I could not wait to meet the guys behind Bryggeriet Djævlebryg at The Festival US to share with them my unique first experience with one of their beers.
I introduced myself to Per Olaf and began to tell him the story. I also proposed to Per Olaf that he participate in my Craft You interview series, which can be read here- http://craftbeercoach.com/?p=281
I discovered a place called Den Tatoverede Enke (The Tattooed Widow). It is a Belgian themed beer restaurant and pub that quickly became my "go-to" place on every trip. Strangely enough I have never made it upstairs to the restaurant portion but I hear good things about the incorporation of beer into all of the menu items. I loved the intimacy of the pub and being able to talk to the bartenders about beer and scotch. We had an ongoing debate on the merits of Highland malt as opposed to Islay malt. They seem to prefer Islay.
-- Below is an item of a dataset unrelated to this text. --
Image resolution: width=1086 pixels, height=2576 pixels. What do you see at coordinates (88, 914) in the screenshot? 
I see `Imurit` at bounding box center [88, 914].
I like Highland.
One night I took up residence in my usual corner of the bar on a slow weekday evening. A chef emerges from the kitchen behind the bar with a tray of what look to be dark chocolate candy. He proceeds to walk amongst the pub patrons, offering a sample.
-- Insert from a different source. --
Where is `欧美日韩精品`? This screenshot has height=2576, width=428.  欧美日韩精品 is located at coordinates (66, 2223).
I receive one and that first bite just blew me away! What a deep and savory smoky, caramely, toffee-like center in the chocolate! I anxiously summon the bartender over to ask him what I am enjoying. He points to one of the gleaming taps as if to indicate this decadent morsel has something to do with a beer that is on tap.
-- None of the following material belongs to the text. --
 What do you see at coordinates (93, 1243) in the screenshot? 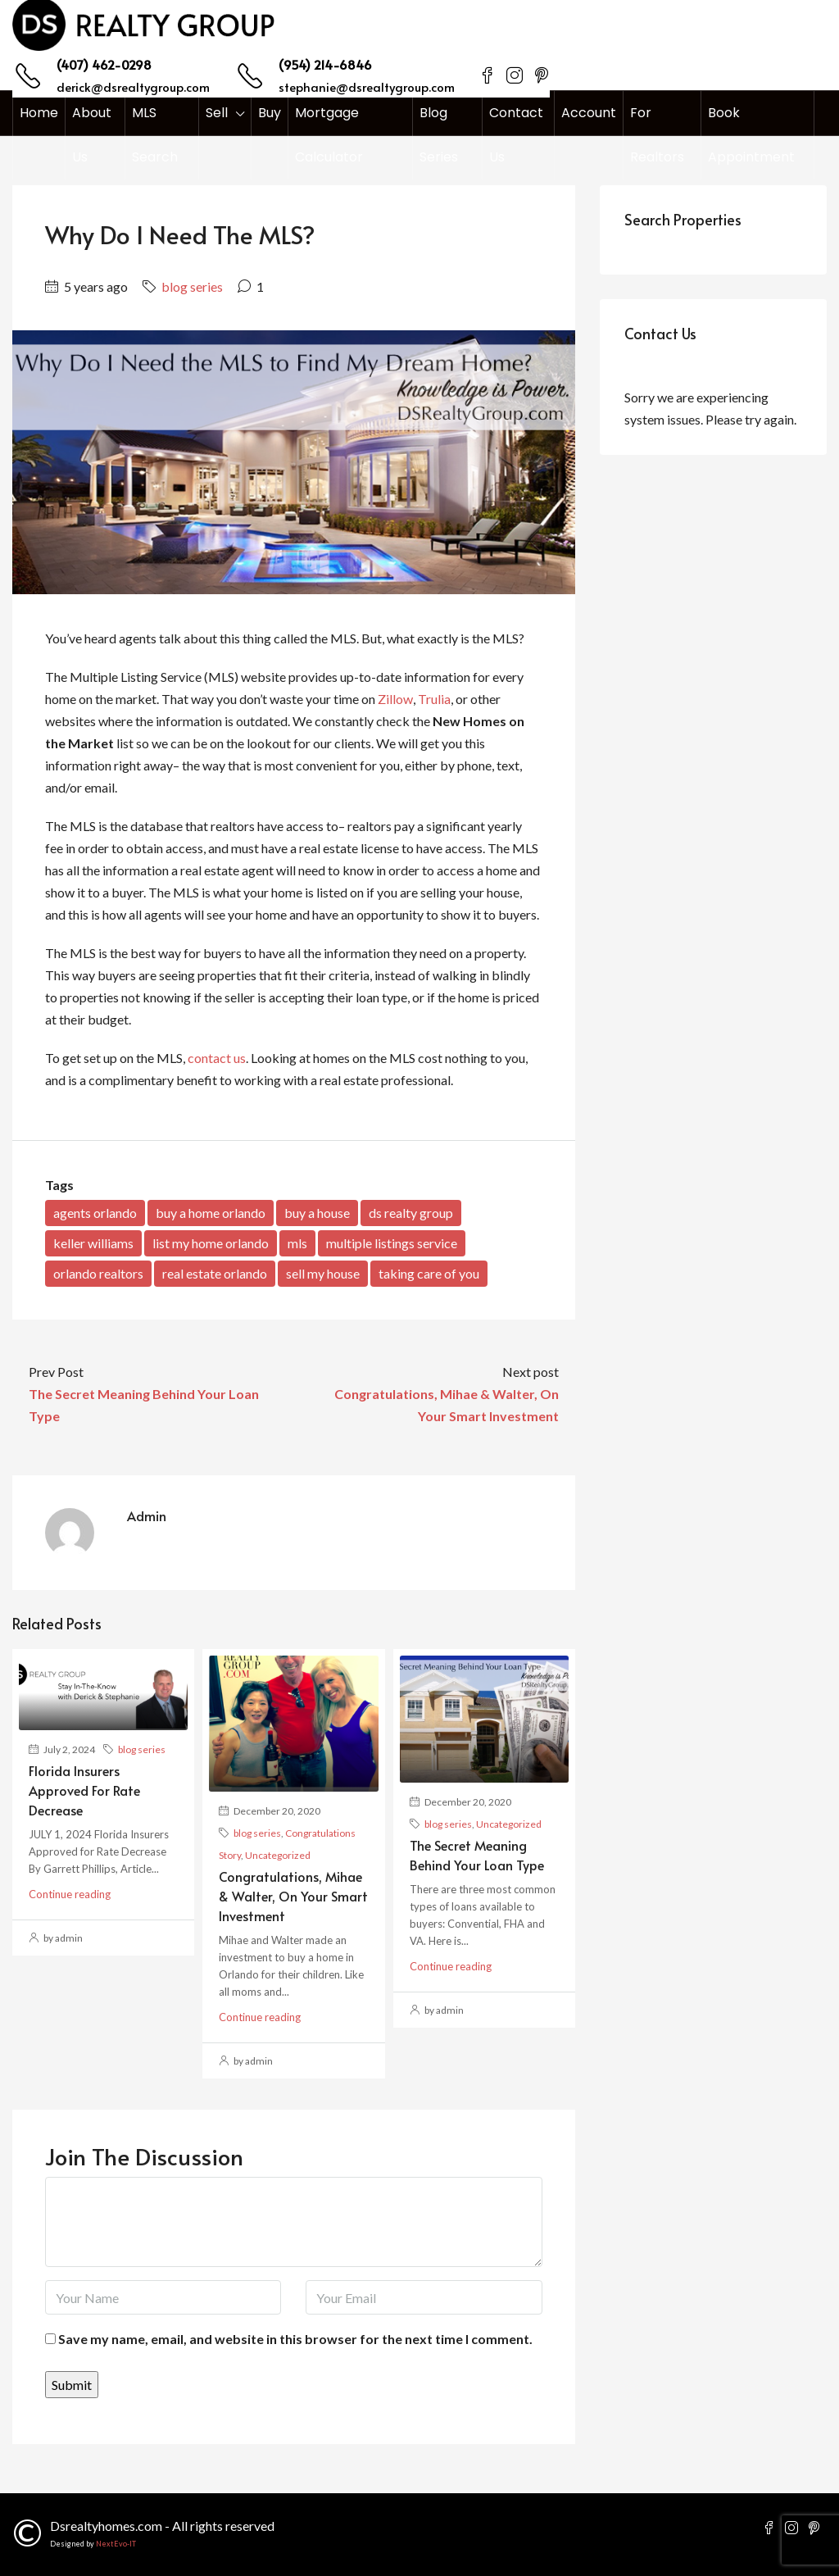 I see `keller williams` at bounding box center [93, 1243].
The center of the chocolate in fact was a reduction of Bryggeriet Djævlebryg's Nekron Stout. As I savored every last bit of that treat I ordered a glass of the beer. Up until that time, it was the most impressive beer I had experienced and the only beer I have posted a review of on beeradvocate.com.
So my first experience with Bryggeriet Djævlebryg was a dark chocolate covered toffee made from Nekron Stout.